# GIVEN DATA

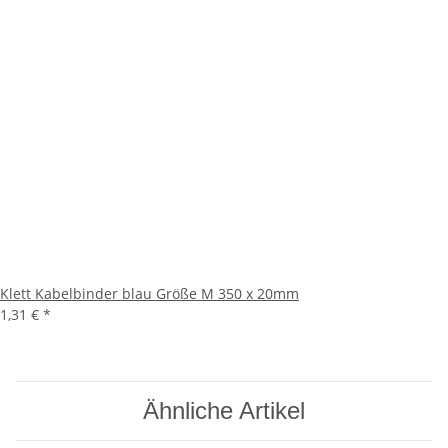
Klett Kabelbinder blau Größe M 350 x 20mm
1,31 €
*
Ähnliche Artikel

* * *

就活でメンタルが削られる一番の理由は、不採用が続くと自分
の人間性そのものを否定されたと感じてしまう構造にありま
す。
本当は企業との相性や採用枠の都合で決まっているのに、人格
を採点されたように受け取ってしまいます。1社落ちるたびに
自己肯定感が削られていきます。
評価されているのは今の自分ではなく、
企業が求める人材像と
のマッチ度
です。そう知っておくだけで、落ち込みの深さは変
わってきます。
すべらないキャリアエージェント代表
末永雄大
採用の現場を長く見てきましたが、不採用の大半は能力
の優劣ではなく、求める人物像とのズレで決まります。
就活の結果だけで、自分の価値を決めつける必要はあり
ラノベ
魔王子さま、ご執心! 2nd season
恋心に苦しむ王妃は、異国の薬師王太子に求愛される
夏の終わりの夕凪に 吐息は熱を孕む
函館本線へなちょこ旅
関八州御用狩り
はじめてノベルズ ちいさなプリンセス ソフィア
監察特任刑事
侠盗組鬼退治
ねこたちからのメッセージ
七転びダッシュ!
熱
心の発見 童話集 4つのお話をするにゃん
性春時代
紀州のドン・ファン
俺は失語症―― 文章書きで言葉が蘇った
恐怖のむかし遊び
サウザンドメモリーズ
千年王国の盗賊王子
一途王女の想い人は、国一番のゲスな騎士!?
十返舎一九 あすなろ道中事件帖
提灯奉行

==

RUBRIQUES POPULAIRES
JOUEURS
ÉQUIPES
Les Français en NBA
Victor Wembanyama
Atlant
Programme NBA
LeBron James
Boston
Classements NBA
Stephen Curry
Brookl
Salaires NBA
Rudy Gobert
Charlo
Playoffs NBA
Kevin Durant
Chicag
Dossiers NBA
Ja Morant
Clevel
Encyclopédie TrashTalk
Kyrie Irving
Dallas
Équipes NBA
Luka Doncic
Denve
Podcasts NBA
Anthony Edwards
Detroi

# WHAT IS REQUIRED
In the listing above, find the line with "Klett Kabelbinder blau Größe M 350 x 20mm" and the line with "Ähnliche Artikel"; set down exactly those two lines and every line between them, nothing more.

# SOLVED PROBLEM
Klett Kabelbinder blau Größe M 350 x 20mm
1,31 €
*
Ähnliche Artikel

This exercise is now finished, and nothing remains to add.